Rheumatic fever usually follows a streptococcal throat infection or sometimes scarlet fever which is caused due to the organism Streptococcus pyogenes, usually if the infection is not treated adequately.
The cell membrane of this organism contains biological components that are also found in the tissues of the heart and other organs. Therefore when the immune system is working against the infection it also reacts with the tissues of the heart thereby damaging of the heart tissue giving rise to rheumatoid carditis. This cross-reaction is also found on brain tissues in people with chorea.
Certain genetic factors can predispose a person to develop rheumatic fever. The disease is common in socially disadvantaged populations where there are overcrowded living conditions and poor sanitation.
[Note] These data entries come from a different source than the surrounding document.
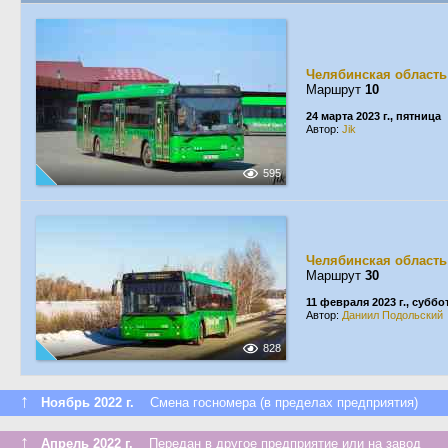
Челябинская область
Маршрут
10
24 марта 2023 г., пятница
Автор:
Jik
595
Челябинская область
Маршрут
30
11 февраля 2023 г., суббо
Автор:
Даниил Подольский
828
↑
Ноябрь 2022 г.
Смена госномера (в пределах предприятия)
↑
Апрель 2022 г.
Передан в другое предприятие или на завод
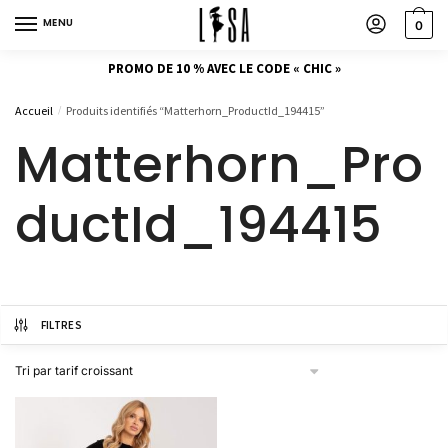
MENU
0
PROMO DE 10 % AVEC LE CODE « CHIC »
Accueil
Produits identifiés “Matterhorn_ProductId_194415”
/
Matterhorn_Pro
ductId_194415
FILTRES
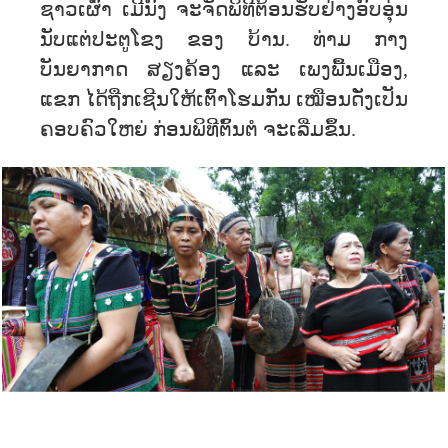
ຊາວເຜົ່າ ເມີນົງ ຈະຈັດພິທີຕ້ອນຮັບຢ່າງອົບອຸ່ນ
ນັບແຕ່ປະຕູໂຂງ ຂອງ ບ້ານ. ທ່າມ ກາງ
ບັນຍາກາດ ສຽງຄ້ອງ ແລະ ເພງພື້ນເມືອງ,
ແຂກ ໄດ້ຖືກເຊີນໃຫ້ເຕົ້າໂຮມກັນ ເໝືອນດັ່ງເປັນ
ຄອບຄົວໃຫຍ່ ກ່ອນພິທີຕົ້ນຕໍ ຈະເລີ່ມຂຶ້ນ.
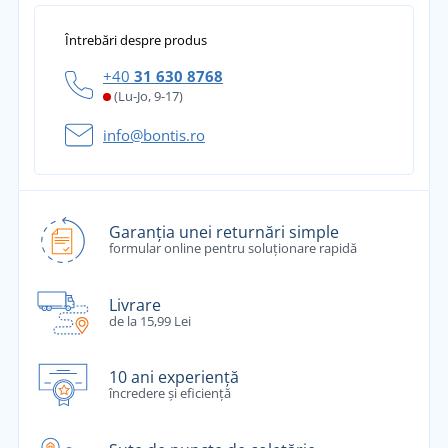
Întrebări despre produs
+40
31 630 8768
(Lu-Jo, 9-17)
info@bontis.ro
Garanția unei returnări simple
formular online pentru soluționare rapidă
Livrare
de la 15,99 Lei
10 ani experiență
încredere și eficiență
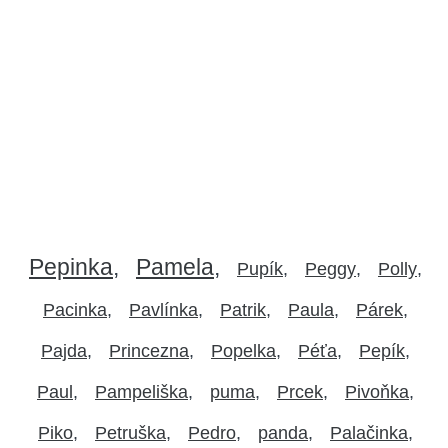
Pepinka
Pamela
Pupík
Peggy
Polly
Pacinka
Pavlínka
Patrik
Paula
Párek
Pajda
Princezna
Popelka
Péťa
Pepík
Paul
Pampeliška
puma
Prcek
Pivoňka
Piko
Petruška
Pedro
panda
Palačinka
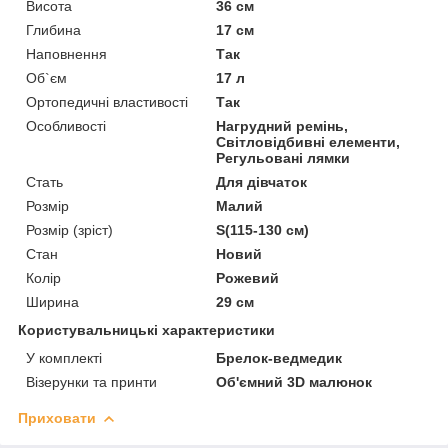
Висота
36 см
Глибина
17 см
Наповнення
Так
Об`єм
17 л
Ортопедичні властивості
Так
Особливості
Нагрудний ремінь,
Світловідбивні елементи,
Регульовані лямки
Стать
Для дівчаток
Розмір
Малий
Розмір (зріст)
S(115-130 см)
Стан
Новий
Колір
Рожевий
Ширина
29 см
Користувальницькі характеристики
У комплекті
Брелок-ведмедик
Візерунки та принти
Об'ємний 3D малюнок
Приховати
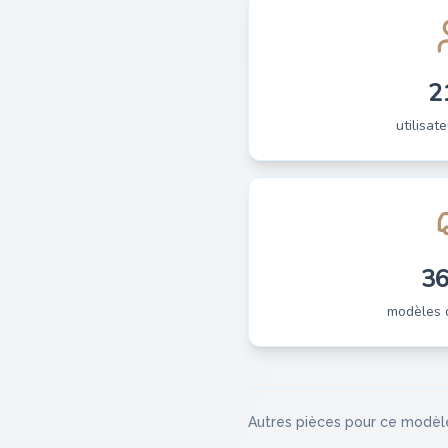
2
utilisate
3
modèles 
Autres pièces pour ce modèl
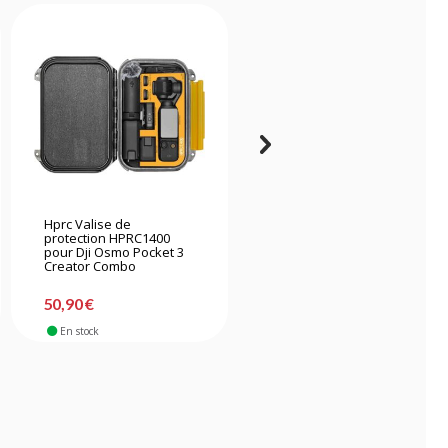
Hprc Valise de
Hprc Malette en Résine
protection HPRC1400
HPRC2700 Avec Mousse
pour Dji Osmo Pocket 3
Creator Combo
-39%
290,90 €
50,90 €
176,90 €
En stock
En stock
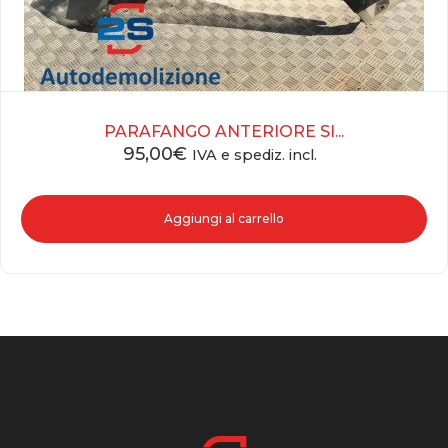
PARAFANGO ANTERIORE SI...
95,00
€
IVA e spediz. incl.
Aggiungi al carrello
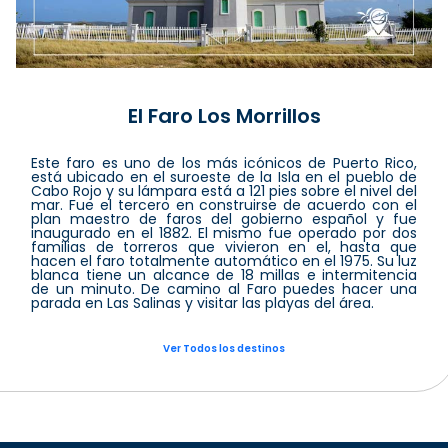
El Faro Los Morrillos
Este faro es uno de los más icónicos de Puerto Rico,
está ubicado en el suroeste de la Isla en el pueblo de
Cabo Rojo y su lámpara está a 121 pies sobre el nivel del
mar. Fue el tercero en construirse de acuerdo con el
plan maestro de faros del gobierno español y fue
inaugurado en el 1882. El mismo fue operado por dos
familias de torreros que vivieron en el, hasta que
hacen el faro totalmente automático en el 1975. Su luz
blanca tiene un alcance de 18 millas e intermitencia
de un minuto. De camino al Faro puedes hacer una
parada en Las Salinas y visitar las playas del área.
Ver Todos los destinos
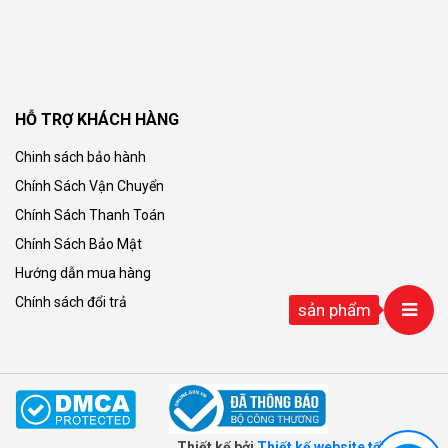
HỖ TRỢ KHÁCH HÀNG
Chinh sách bảo hành
Chính Sách Vận Chuyển
Chính Sách Thanh Toán
Chính Sách Bảo Mật
Hướng dẫn mua hàng
Chính sách đổi trả
sản phẩm
Thiết kế bởi
Thiết kế website tối ưu seo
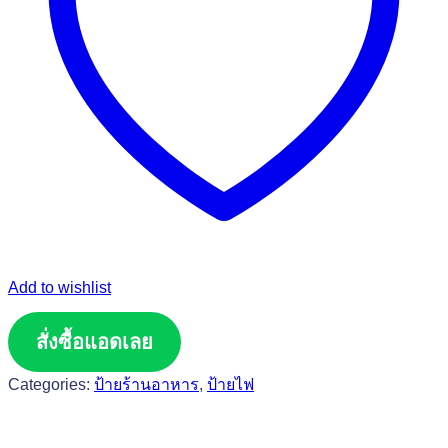
Add to wishlist
สั่งซื้อแอดเลย
Categories:
ป้ายร้านอาหาร
,
ป้ายไฟ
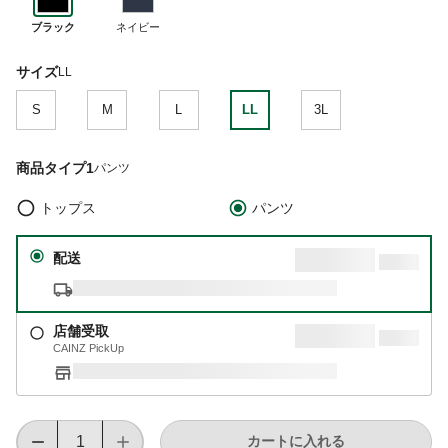
ブラック
ネイビー
サイズ
LL
S
M
L
LL
3L
商品タイプ1
パンツ
トップス
パンツ
配送
店舗受取
CAINZ PickUp
カートに入れる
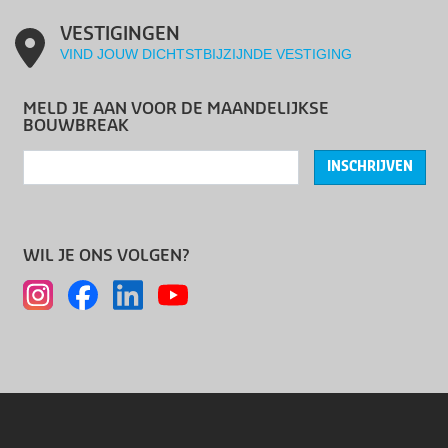
VESTIGINGEN
VIND JOUW DICHTSTBIJZIJNDE VESTIGING
MELD JE AAN VOOR DE MAANDELIJKSE
BOUWBREAK
INSCHRIJVEN
WIL JE ONS VOLGEN?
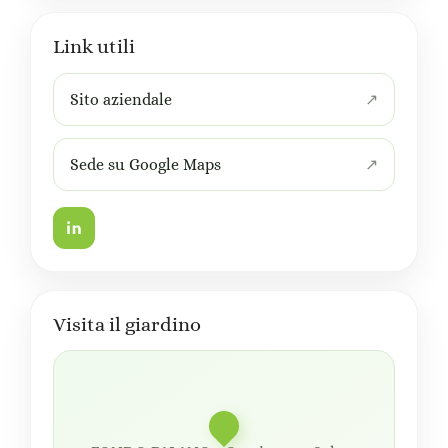
Link utili
Sito aziendale
Sede su Google Maps
Visita il giardino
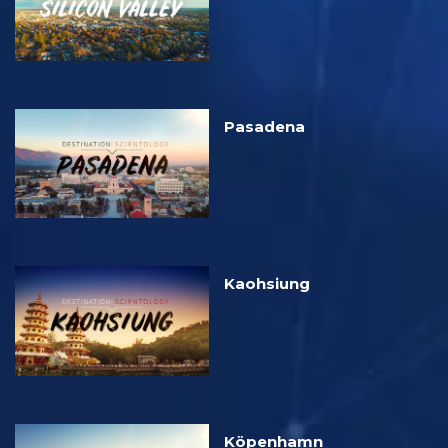
Pasadena
Kaohsiung
Köpenhamn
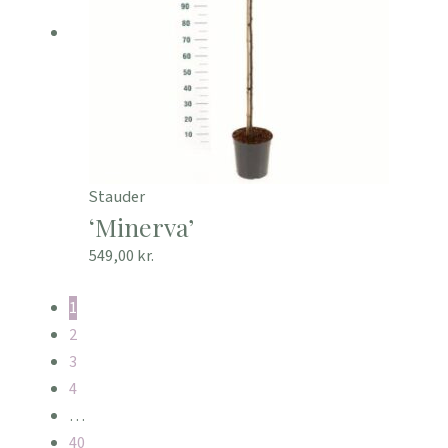
Stauder
‘Minerva’
549,00
kr.
1
2
3
4
…
40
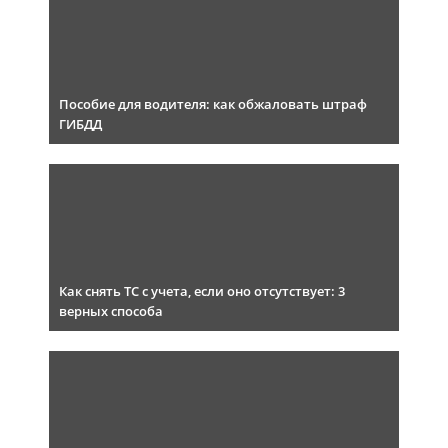
Пособие для водителя: как обжаловать штраф
ГИБДД
Как снять ТС с учета, если оно отсутствует: 3
верных способа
Treatment consists of first completely eradicating of the infection with the use of appropriate antibiotics. Anti-inflammatory drugs like aspirin or naproxen is very effective in suppressing the acute inflammatory symptoms of rheumatic fever. Aspirin should be avoided in children. Crticosteroids (prednisolone) may be used if anti-inflammatory drugs are not sufficiently effective. It may be necessary to receive antibiotic treatment for a longer duration of times to prevent recurring episodes of rheumatic fever. Chorea can be treated with anticonvulsant medications such as carbamazepine and valproic acid.